Transcribe the line holding "番搾り生ビール キリンビ" together with every line after it, through the end of the records, exactly and with no pictures.

Data excerpts:
__________
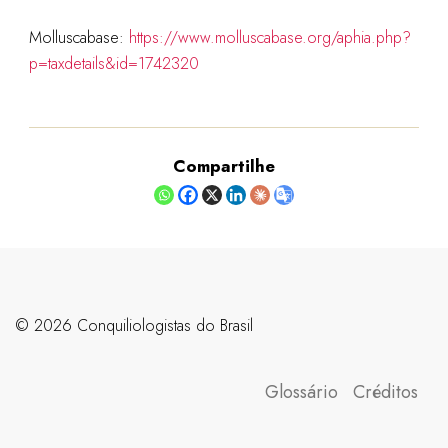
Molluscabase:
https://www.molluscabase.org/aphia.php?
p=taxdetails&id=1742320
Compartilhe
©️ 2026 Conquiliologistas do Brasil
Glossário
Créditos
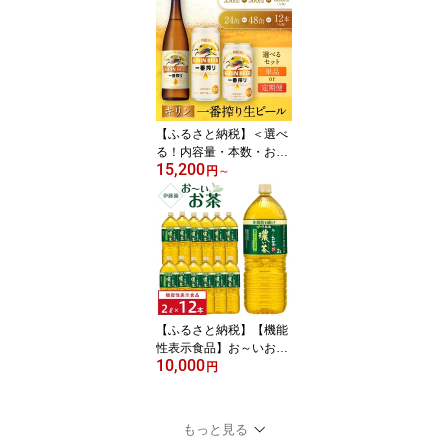
【ふるさと納税】＜選べ
る！内容量・本数・お届
15,200
け回数＞キリン一番搾り
円
～
生ビール 神戸工場産 一
番搾り生ビール キリンビ
ール 神戸市 お酒 ビール |
麒麟 KIRIN 缶ビール 酒
お酒 さけ 詰合せ 24本 一
番絞り アルコール お取
り寄せ 人気 おすすめ ア
ウトドア BBQ
【ふるさと納税】【機能
性表示食品】お～いお
10,000
茶 濃い茶 2L×2ケー
円
ス（12本）
もっと見る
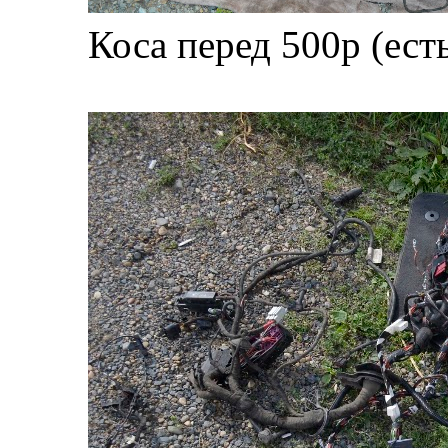
Коса перед 500р (ест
__________
> **Answer for the task**
番搾り生ビール キリンビ
ール 神戸市 お酒 ビール |
麒麟 KIRIN 缶ビール 酒
お酒 さけ 詰合せ 24本 一
番絞り アルコール お取
り寄せ 人気 おすすめ ア
ウトドア BBQ
【ふるさと納税】【機能
性表示食品】お～いお
10,000
茶 濃い茶 2L×2ケー
円
ス（12本）
もっと見る
Коса перед 500р (ест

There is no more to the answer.